----- Provided records

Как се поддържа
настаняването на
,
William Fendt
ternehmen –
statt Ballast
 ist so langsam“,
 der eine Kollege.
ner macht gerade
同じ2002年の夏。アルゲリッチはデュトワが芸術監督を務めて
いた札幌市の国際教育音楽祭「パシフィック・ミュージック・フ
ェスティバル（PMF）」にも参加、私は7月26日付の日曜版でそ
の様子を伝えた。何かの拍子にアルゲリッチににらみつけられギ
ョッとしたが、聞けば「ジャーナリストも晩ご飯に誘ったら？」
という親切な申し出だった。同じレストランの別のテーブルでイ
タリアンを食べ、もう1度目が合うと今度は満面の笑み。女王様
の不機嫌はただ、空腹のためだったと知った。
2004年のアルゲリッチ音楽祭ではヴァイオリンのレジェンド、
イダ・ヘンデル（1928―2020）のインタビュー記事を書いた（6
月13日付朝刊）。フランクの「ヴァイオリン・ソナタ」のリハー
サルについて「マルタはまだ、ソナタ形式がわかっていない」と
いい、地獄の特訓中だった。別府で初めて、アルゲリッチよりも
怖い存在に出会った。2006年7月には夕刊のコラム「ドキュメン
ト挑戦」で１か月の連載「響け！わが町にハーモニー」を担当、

----------
----- Provided records

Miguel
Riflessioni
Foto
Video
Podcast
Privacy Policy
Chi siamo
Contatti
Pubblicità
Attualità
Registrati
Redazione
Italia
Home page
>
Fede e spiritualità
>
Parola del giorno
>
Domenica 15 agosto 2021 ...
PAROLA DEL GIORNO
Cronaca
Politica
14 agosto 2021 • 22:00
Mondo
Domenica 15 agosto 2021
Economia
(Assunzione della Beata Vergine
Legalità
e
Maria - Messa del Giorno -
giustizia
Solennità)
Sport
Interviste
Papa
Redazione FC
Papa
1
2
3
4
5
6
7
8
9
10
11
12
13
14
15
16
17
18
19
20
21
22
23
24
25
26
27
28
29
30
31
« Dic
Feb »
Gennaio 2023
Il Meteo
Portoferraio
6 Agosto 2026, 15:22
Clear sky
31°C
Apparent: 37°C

----------
----- Provided records

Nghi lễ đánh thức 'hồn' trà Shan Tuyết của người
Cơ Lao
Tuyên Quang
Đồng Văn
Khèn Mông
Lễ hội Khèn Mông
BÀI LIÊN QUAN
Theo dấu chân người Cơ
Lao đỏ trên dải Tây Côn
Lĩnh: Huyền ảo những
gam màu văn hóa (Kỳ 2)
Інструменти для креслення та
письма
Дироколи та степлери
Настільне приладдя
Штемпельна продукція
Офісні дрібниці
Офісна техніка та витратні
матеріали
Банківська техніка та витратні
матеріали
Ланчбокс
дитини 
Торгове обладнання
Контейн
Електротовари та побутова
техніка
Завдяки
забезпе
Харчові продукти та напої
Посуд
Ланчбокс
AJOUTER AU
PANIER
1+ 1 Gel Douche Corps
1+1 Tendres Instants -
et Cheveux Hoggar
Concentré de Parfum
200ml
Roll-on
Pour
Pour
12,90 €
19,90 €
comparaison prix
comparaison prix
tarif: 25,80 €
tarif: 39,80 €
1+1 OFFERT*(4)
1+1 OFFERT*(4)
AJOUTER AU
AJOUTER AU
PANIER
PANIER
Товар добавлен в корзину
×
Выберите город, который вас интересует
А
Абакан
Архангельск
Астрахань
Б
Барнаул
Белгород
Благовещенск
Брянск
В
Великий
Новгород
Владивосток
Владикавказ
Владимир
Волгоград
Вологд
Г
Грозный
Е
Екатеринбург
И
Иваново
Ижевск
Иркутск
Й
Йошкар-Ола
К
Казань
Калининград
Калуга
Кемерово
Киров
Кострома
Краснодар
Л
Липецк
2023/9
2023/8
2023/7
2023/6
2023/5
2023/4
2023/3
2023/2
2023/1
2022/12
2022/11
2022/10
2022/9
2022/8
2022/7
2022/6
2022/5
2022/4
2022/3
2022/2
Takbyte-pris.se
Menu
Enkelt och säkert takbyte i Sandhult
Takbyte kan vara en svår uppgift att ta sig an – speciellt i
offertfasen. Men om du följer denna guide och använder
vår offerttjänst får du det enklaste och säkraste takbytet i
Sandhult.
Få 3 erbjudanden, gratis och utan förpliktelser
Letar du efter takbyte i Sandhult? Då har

----------

- [Requirement]: Each line above that carries the string "техніка" has to be returned.

- [Result of this exercise]:
Офісна техніка та витратні
Банківська техніка та витратні
техніка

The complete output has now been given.